About this task: Leave the pictures out and return every line below exactly.

Given records:
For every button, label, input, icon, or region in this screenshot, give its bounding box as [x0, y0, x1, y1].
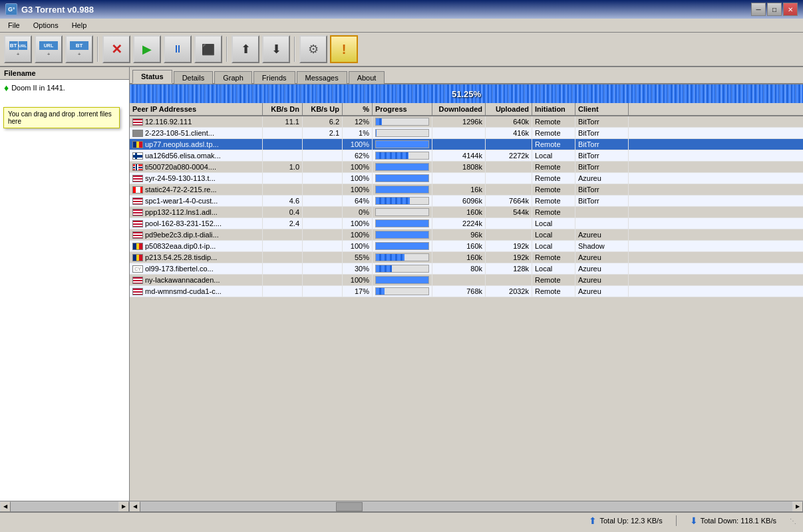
pause-button[interactable]: ⏸ [164, 35, 192, 63]
peer-pct: 64% [343, 196, 373, 206]
hscroll-left[interactable]: ◀ [130, 501, 140, 512]
peer-progress-bar [375, 163, 429, 171]
table-row[interactable]: up77.neoplus.adsl.tp...100%RemoteBitTorr [130, 139, 803, 150]
title-controls[interactable]: ─ □ ✕ [751, 3, 798, 16]
table-hscroll[interactable]: ◀ ▶ [130, 501, 803, 511]
menu-help[interactable]: Help [67, 20, 92, 31]
peer-initiation: Remote [532, 162, 575, 172]
peer-ip-cell: spc1-wear1-4-0-cust... [130, 196, 263, 206]
start-button[interactable]: ▶ [133, 35, 161, 63]
peer-ip-cell: p50832eaa.dip0.t-ip... [130, 241, 263, 251]
tab-about[interactable]: About [349, 71, 385, 84]
table-row[interactable]: ua126d56.elisa.omak...62%4144k2272kLocal… [130, 150, 803, 162]
peer-flag-icon [132, 254, 143, 261]
menu-file[interactable]: File [3, 20, 25, 31]
peer-progress-bar [375, 265, 429, 273]
peer-pct: 100% [343, 173, 373, 184]
peer-flag-icon [132, 209, 143, 216]
menu-options[interactable]: Options [28, 20, 64, 31]
app-title: G3 Torrent v0.988 [21, 5, 94, 15]
peer-progress-bar [375, 174, 429, 182]
peer-progress-bar [375, 276, 429, 284]
peer-ip: p50832eaa.dip0.t-ip... [145, 242, 216, 250]
peer-dn [263, 229, 303, 240]
peer-client [575, 218, 629, 229]
peer-ip: up77.neoplus.adsl.tp... [145, 140, 219, 148]
th-peer: Peer IP Addresses [130, 103, 263, 115]
content-area: Status Details Graph Friends Messages Ab… [130, 67, 803, 511]
peer-up [303, 252, 343, 263]
remove-button[interactable]: ✕ [102, 35, 130, 63]
scroll-right-arrow[interactable]: ▶ [118, 501, 129, 512]
priority-down-button[interactable]: ⬇ [262, 35, 290, 63]
settings-button[interactable]: ⚙ [299, 35, 327, 63]
toolbar: BT URL + URL + BT + ✕ ▶ ⏸ ⬛ ⬆ ⬇ ⚙ ! [0, 33, 803, 67]
table-row[interactable]: md-wmnsmd-cuda1-c...17%768k2032kRemoteAz… [130, 286, 803, 297]
peer-progress-cell [373, 184, 432, 195]
peer-client: BitTorr [575, 139, 629, 150]
table-row[interactable]: ppp132-112.lns1.adl...0.40%160k544kRemot… [130, 207, 803, 218]
add-bt-button[interactable]: BT + [65, 35, 93, 63]
tabs-bar: Status Details Graph Friends Messages Ab… [130, 67, 803, 84]
maximize-button[interactable]: □ [767, 3, 782, 16]
peer-dn [263, 275, 303, 285]
table-row[interactable]: syr-24-59-130-113.t...100%RemoteAzureu [130, 173, 803, 184]
peer-downloaded: 2224k [432, 218, 486, 229]
table-row[interactable]: pd9ebe2c3.dip.t-diali...100%96kLocalAzur… [130, 229, 803, 241]
peer-ip-cell: ti500720a080-0004.... [130, 162, 263, 172]
peer-up [303, 241, 343, 251]
add-torrent-button[interactable]: BT URL + [4, 35, 32, 63]
tab-graph[interactable]: Graph [214, 71, 252, 84]
table-row[interactable]: p213.54.25.28.tisdip...55%160k192kRemote… [130, 252, 803, 263]
peer-progress-bar [375, 197, 429, 205]
peer-dn [263, 286, 303, 297]
toolbar-separator-1 [97, 37, 98, 62]
tab-status[interactable]: Status [132, 70, 172, 84]
peer-client: BitTorr [575, 128, 629, 138]
table-body[interactable]: 12.116.92.11111.16.212%1296k640kRemoteBi… [130, 116, 803, 501]
peer-pct: 62% [343, 150, 373, 161]
table-row[interactable]: ny-lackawannacaden...100%RemoteAzureu [130, 275, 803, 286]
total-download: Total Down: 118.1 KB/s [701, 517, 776, 525]
peer-progress-cell [373, 218, 432, 229]
minimize-button[interactable]: ─ [751, 3, 766, 16]
add-url-button[interactable]: URL + [35, 35, 63, 63]
scroll-track[interactable] [11, 501, 118, 511]
peer-uploaded [486, 162, 532, 172]
hscroll-thumb[interactable] [336, 502, 363, 511]
table-row[interactable]: pool-162-83-231-152....2.4100%2224kLocal [130, 218, 803, 229]
table-row[interactable]: ti500720a080-0004....1.0100%1808kRemoteB… [130, 162, 803, 173]
alert-button[interactable]: ! [330, 35, 358, 63]
download-arrow-icon: ⬇ [690, 515, 698, 526]
table-row[interactable]: spc1-wear1-4-0-cust...4.664%6096k7664kRe… [130, 196, 803, 207]
peer-ip-cell: 2-223-108-51.client... [130, 128, 263, 138]
peer-pct: 55% [343, 252, 373, 263]
table-row[interactable]: p50832eaa.dip0.t-ip...100%160k192kLocalS… [130, 241, 803, 252]
sidebar-scrollbar[interactable]: ◀ ▶ [0, 501, 129, 511]
table-row[interactable]: static24-72-2-215.re...100%16kRemoteBitT… [130, 184, 803, 196]
table-row[interactable]: 12.116.92.11111.16.212%1296k640kRemoteBi… [130, 116, 803, 128]
tab-messages[interactable]: Messages [297, 71, 347, 84]
hscroll-track[interactable] [140, 501, 792, 511]
hscroll-right[interactable]: ▶ [792, 501, 803, 512]
scroll-left-arrow[interactable]: ◀ [0, 501, 11, 512]
peer-dn [263, 150, 303, 161]
peer-initiation: Remote [532, 207, 575, 217]
tab-friends[interactable]: Friends [253, 71, 295, 84]
table-row[interactable]: 2-223-108-51.client...2.11%416kRemoteBit… [130, 128, 803, 139]
sidebar-item-doom[interactable]: ♦ Doom II in 1441. [0, 80, 129, 96]
peer-ip-cell: p213.54.25.28.tisdip... [130, 252, 263, 263]
peer-uploaded: 192k [486, 252, 532, 263]
peer-ip: syr-24-59-130-113.t... [145, 174, 216, 182]
table-row[interactable]: CYol99-173.fibertel.co...30%80k128kLocal… [130, 263, 803, 275]
stop-button[interactable]: ⬛ [194, 35, 222, 63]
close-button[interactable]: ✕ [783, 3, 798, 16]
peer-ip: pd9ebe2c3.dip.t-diali... [145, 231, 219, 239]
priority-up-button[interactable]: ⬆ [232, 35, 259, 63]
peer-uploaded: 640k [486, 116, 532, 127]
toolbar-separator-3 [294, 37, 295, 62]
peer-ip: ol99-173.fibertel.co... [145, 265, 214, 273]
peer-flag-icon [132, 288, 143, 295]
peer-client: Shadow [575, 241, 629, 251]
tab-details[interactable]: Details [174, 71, 214, 84]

Result of this exercise:
For every button, label, input, icon, or region in this screenshot, give its bounding box as [x0, y0, x1, y1].
pause-button[interactable]: ⏸ [164, 35, 192, 63]
peer-pct: 64% [343, 196, 373, 206]
hscroll-left[interactable]: ◀ [130, 501, 140, 512]
peer-progress-bar [375, 163, 429, 171]
table-row[interactable]: up77.neoplus.adsl.tp...100%RemoteBitTorr [130, 139, 803, 150]
title-controls[interactable]: ─ □ ✕ [751, 3, 798, 16]
table-hscroll[interactable]: ◀ ▶ [130, 501, 803, 511]
menu-help[interactable]: Help [67, 20, 92, 31]
peer-initiation: Remote [532, 162, 575, 172]
peer-ip-cell: spc1-wear1-4-0-cust... [130, 196, 263, 206]
start-button[interactable]: ▶ [133, 35, 161, 63]
peer-ip-cell: p50832eaa.dip0.t-ip... [130, 241, 263, 251]
tab-about[interactable]: About [349, 71, 385, 84]
table-row[interactable]: ua126d56.elisa.omak...62%4144k2272kLocal… [130, 150, 803, 162]
peer-flag-icon [132, 254, 143, 261]
menu-file[interactable]: File [3, 20, 25, 31]
peer-progress-bar [375, 265, 429, 273]
peer-pct: 100% [343, 173, 373, 184]
peer-flag-icon [132, 209, 143, 216]
menu-options[interactable]: Options [28, 20, 64, 31]
app-title: G3 Torrent v0.988 [21, 5, 94, 15]
peer-progress-bar [375, 174, 429, 182]
peer-progress-bar [375, 276, 429, 284]
peer-ip: p50832eaa.dip0.t-ip... [145, 242, 216, 250]
peer-dn [263, 229, 303, 240]
peer-client [575, 218, 629, 229]
peer-ip: up77.neoplus.adsl.tp... [145, 140, 219, 148]
th-peer: Peer IP Addresses [130, 103, 263, 115]
content-area: Status Details Graph Friends Messages Ab… [130, 67, 803, 511]
peer-up [303, 252, 343, 263]
remove-button[interactable]: ✕ [102, 35, 130, 63]
scroll-right-arrow[interactable]: ▶ [118, 501, 129, 512]
priority-down-button[interactable]: ⬇ [262, 35, 290, 63]
settings-button[interactable]: ⚙ [299, 35, 327, 63]
toolbar: BT URL + URL + BT + ✕ ▶ ⏸ ⬛ ⬆ ⬇ ⚙ ! [0, 33, 803, 67]
table-row[interactable]: md-wmnsmd-cuda1-c...17%768k2032kRemoteAz… [130, 286, 803, 297]
peer-progress-cell [373, 184, 432, 195]
peer-client: BitTorr [575, 139, 629, 150]
table-row[interactable]: ppp132-112.lns1.adl...0.40%160k544kRemot… [130, 207, 803, 218]
add-bt-button[interactable]: BT + [65, 35, 93, 63]
tabs-bar: Status Details Graph Friends Messages Ab… [130, 67, 803, 84]
maximize-button[interactable]: □ [767, 3, 782, 16]
peer-dn [263, 275, 303, 285]
table-row[interactable]: syr-24-59-130-113.t...100%RemoteAzureu [130, 173, 803, 184]
peer-downloaded: 2224k [432, 218, 486, 229]
table-row[interactable]: pd9ebe2c3.dip.t-diali...100%96kLocalAzur… [130, 229, 803, 241]
peer-ip-cell: ti500720a080-0004.... [130, 162, 263, 172]
peer-up [303, 241, 343, 251]
add-torrent-button[interactable]: BT URL + [4, 35, 32, 63]
tab-graph[interactable]: Graph [214, 71, 252, 84]
table-row[interactable]: p213.54.25.28.tisdip...55%160k192kRemote… [130, 252, 803, 263]
peer-progress-bar [375, 197, 429, 205]
peer-dn [263, 286, 303, 297]
toolbar-separator-1 [97, 37, 98, 62]
tab-status[interactable]: Status [132, 70, 172, 84]
peer-client: BitTorr [575, 128, 629, 138]
table-body[interactable]: 12.116.92.11111.16.212%1296k640kRemoteBi… [130, 116, 803, 501]
peer-pct: 62% [343, 150, 373, 161]
table-row[interactable]: ny-lackawannacaden...100%RemoteAzureu [130, 275, 803, 286]
total-download: Total Down: 118.1 KB/s [701, 517, 776, 525]
peer-progress-cell [373, 218, 432, 229]
minimize-button[interactable]: ─ [751, 3, 766, 16]
add-url-button[interactable]: URL + [35, 35, 63, 63]
scroll-track[interactable] [11, 501, 118, 511]
peer-uploaded [486, 162, 532, 172]
hscroll-thumb[interactable] [336, 502, 363, 511]
table-row[interactable]: pool-162-83-231-152....2.4100%2224kLocal [130, 218, 803, 229]
table-row[interactable]: ti500720a080-0004....1.0100%1808kRemoteB… [130, 162, 803, 173]
alert-button[interactable]: ! [330, 35, 358, 63]
download-arrow-icon: ⬇ [690, 515, 698, 526]
table-row[interactable]: spc1-wear1-4-0-cust...4.664%6096k7664kRe… [130, 196, 803, 207]
peer-ip-cell: 2-223-108-51.client... [130, 128, 263, 138]
peer-pct: 55% [343, 252, 373, 263]
table-row[interactable]: p50832eaa.dip0.t-ip...100%160k192kLocalS… [130, 241, 803, 252]
sidebar-scrollbar[interactable]: ◀ ▶ [0, 501, 129, 511]
table-row[interactable]: static24-72-2-215.re...100%16kRemoteBitT… [130, 184, 803, 196]
table-row[interactable]: 12.116.92.11111.16.212%1296k640kRemoteBi… [130, 116, 803, 128]
tab-messages[interactable]: Messages [297, 71, 347, 84]
hscroll-track[interactable] [140, 501, 792, 511]
hscroll-right[interactable]: ▶ [792, 501, 803, 512]
scroll-left-arrow[interactable]: ◀ [0, 501, 11, 512]
peer-dn [263, 150, 303, 161]
peer-initiation: Remote [532, 207, 575, 217]
tab-friends[interactable]: Friends [253, 71, 295, 84]
table-row[interactable]: 2-223-108-51.client...2.11%416kRemoteBit… [130, 128, 803, 139]
sidebar-item-doom[interactable]: ♦ Doom II in 1441. [0, 80, 129, 96]
peer-ip-cell: p213.54.25.28.tisdip... [130, 252, 263, 263]
peer-uploaded: 192k [486, 252, 532, 263]
peer-ip: syr-24-59-130-113.t... [145, 174, 216, 182]
table-row[interactable]: CYol99-173.fibertel.co...30%80k128kLocal… [130, 263, 803, 275]
stop-button[interactable]: ⬛ [194, 35, 222, 63]
close-button[interactable]: ✕ [783, 3, 798, 16]
peer-ip: pd9ebe2c3.dip.t-diali... [145, 231, 219, 239]
priority-up-button[interactable]: ⬆ [232, 35, 259, 63]
peer-uploaded: 640k [486, 116, 532, 127]
toolbar-separator-3 [294, 37, 295, 62]
peer-ip: ol99-173.fibertel.co... [145, 265, 214, 273]
peer-flag-icon [132, 288, 143, 295]
peer-client: Shadow [575, 241, 629, 251]
tab-details[interactable]: Details [174, 71, 214, 84]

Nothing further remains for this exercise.